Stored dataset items
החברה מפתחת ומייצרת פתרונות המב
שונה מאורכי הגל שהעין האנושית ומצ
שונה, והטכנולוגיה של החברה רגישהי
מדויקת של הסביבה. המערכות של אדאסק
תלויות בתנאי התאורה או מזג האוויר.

# WORK ORDER
Copy each line above that contains the word "שונה".

# COMPLETED TASK
שונה מאורכי הגל שהעין האנושית ומצ
שונה, והטכנולוגיה של החברה רגישהי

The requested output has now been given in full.